[Page images and extracted text]

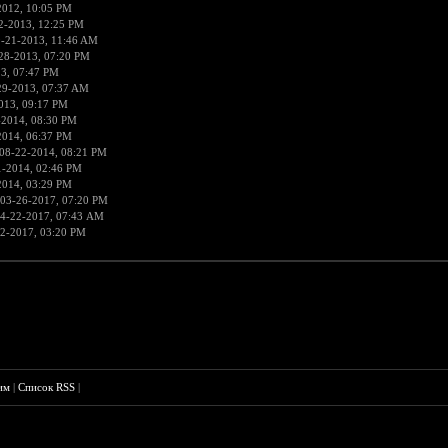
2012, 10:05 PM
2-2013, 12:25 PM
9-21-2013, 11:46 AM
28-2013, 07:20 PM
3, 07:47 PM
29-2013, 07:37 AM
013, 09:17 PM
-2014, 08:30 PM
2014, 06:37 PM
08-22-2014, 08:21 PM
1-2014, 02:46 PM
2014, 03:29 PM
 03-26-2017, 07:20 PM
4-22-2017, 07:43 AM
2-2017, 03:20 PM
им
|
Список RSS
|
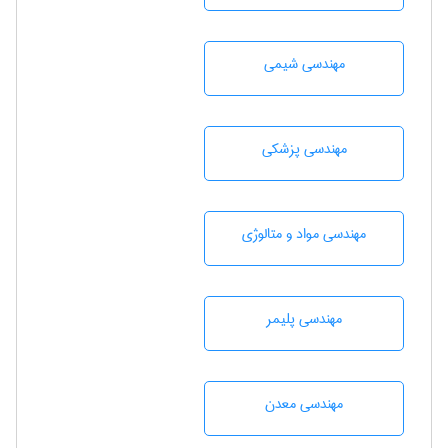
مهندسي شيمی
مهندسی پزشکی
مهندسی مواد و متالوژی
مهندسی پليمر
مهندسی معدن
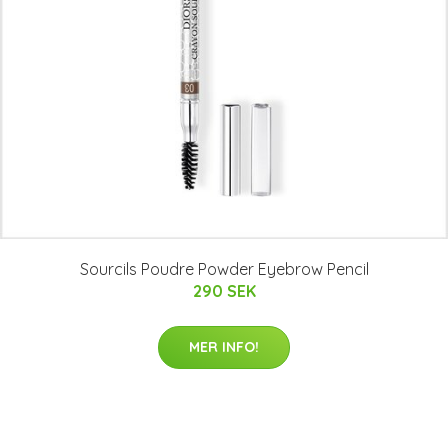
Sourcils Poudre Powder Eyebrow Pencil
290 SEK
MER INFO!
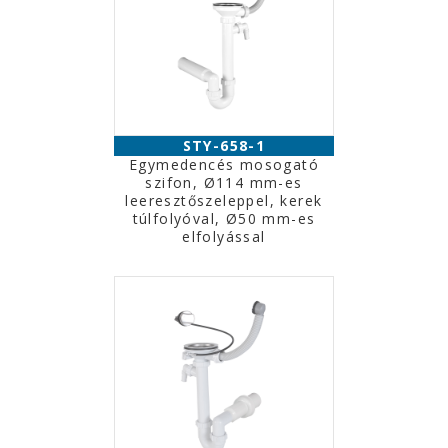
STY-658-1
Egymedencés mosogató
szifon, Ø114 mm-es
leeresztőszeleppel, kerek
túlfolyóval, Ø50 mm-es
elfolyással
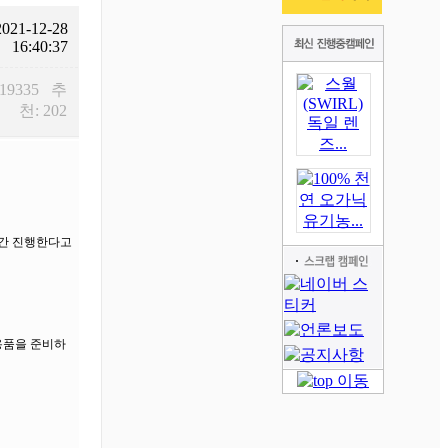
2021-12-28
16:40:37
 19335 추
천: 202
일간 진행한다고
용품을 준비하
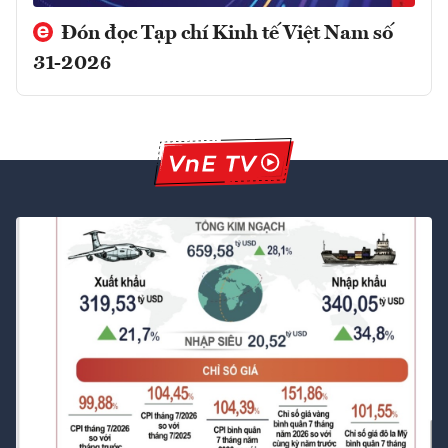
Đón đọc Tạp chí Kinh tế Việt Nam số
31-2026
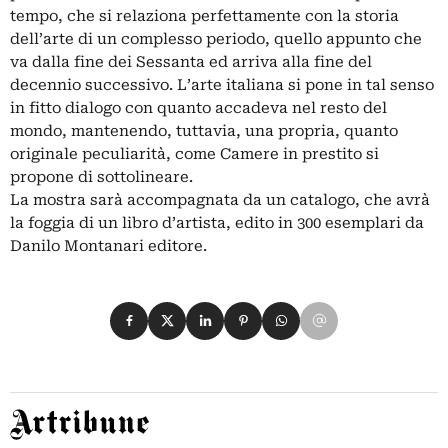
tempo, che si relaziona perfettamente con la storia
dell’arte di un complesso periodo, quello appunto che
va dalla fine dei Sessanta ed arriva alla fine del
decennio successivo. L’arte italiana si pone in tal senso
in fitto dialogo con quanto accadeva nel resto del
mondo, mantenendo, tuttavia, una propria, quanto
originale peculiarità, come Camere in prestito si
propone di sottolineare.
La mostra sarà accompagnata da un catalogo, che avrà
la foggia di un libro d’artista, edito in 300 esemplari da
Danilo Montanari editore.
Condividi su Facebook
Condividi su X
Condividi su LinkedIn
Condividi su Pinterest
Condividi su WhatsApp
Condividi su Email
Artribune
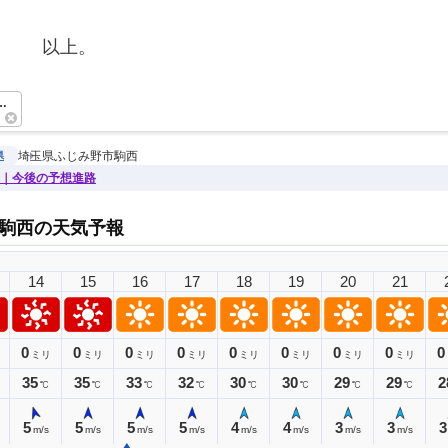
　　　以上。　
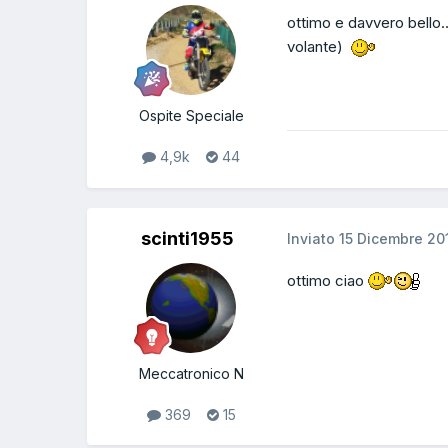
ottimo e davvero bello.
volante)
Ospite Speciale
4,9k
44
scinti1955
Inviato
15 Dicembre 20
ottimo ciao
Meccatronico N
369
15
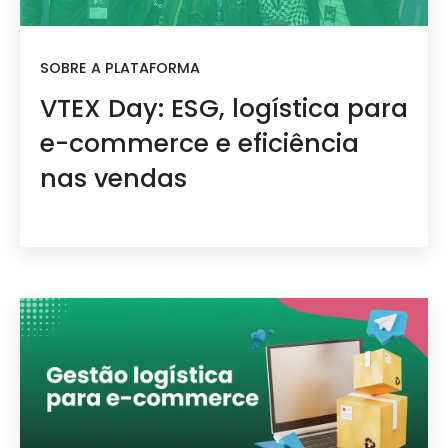
SOBRE A PLATAFORMA
VTEX Day: ESG, logística para
e-commerce e eficiência
nas vendas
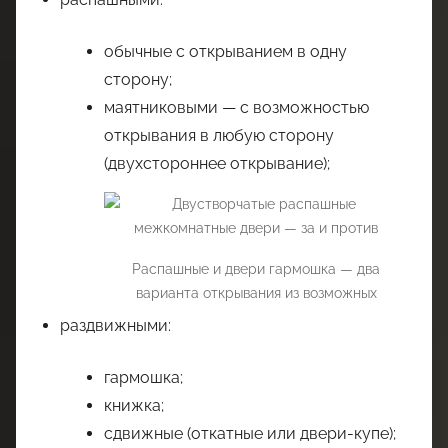
обычные с открыванием в одну
сторону;
маятниковыми — с возможностью
открывания в любую сторону
(двухстороннее открывание);
Распашные и двери гармошка — два
варианта открывания из возможных
раздвижными:
гармошка;
книжка;
сдвижные (откатные или двери-купе);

### Problem details:
Wherever the string "Condividi" appears in the records above, copy the line it sits in.

### Response to this task:
Condividi su Facebook
Condividi su X
Condividi su LinkedIn
Condividi su Pinterest
Condividi su WhatsApp
Condividi su Email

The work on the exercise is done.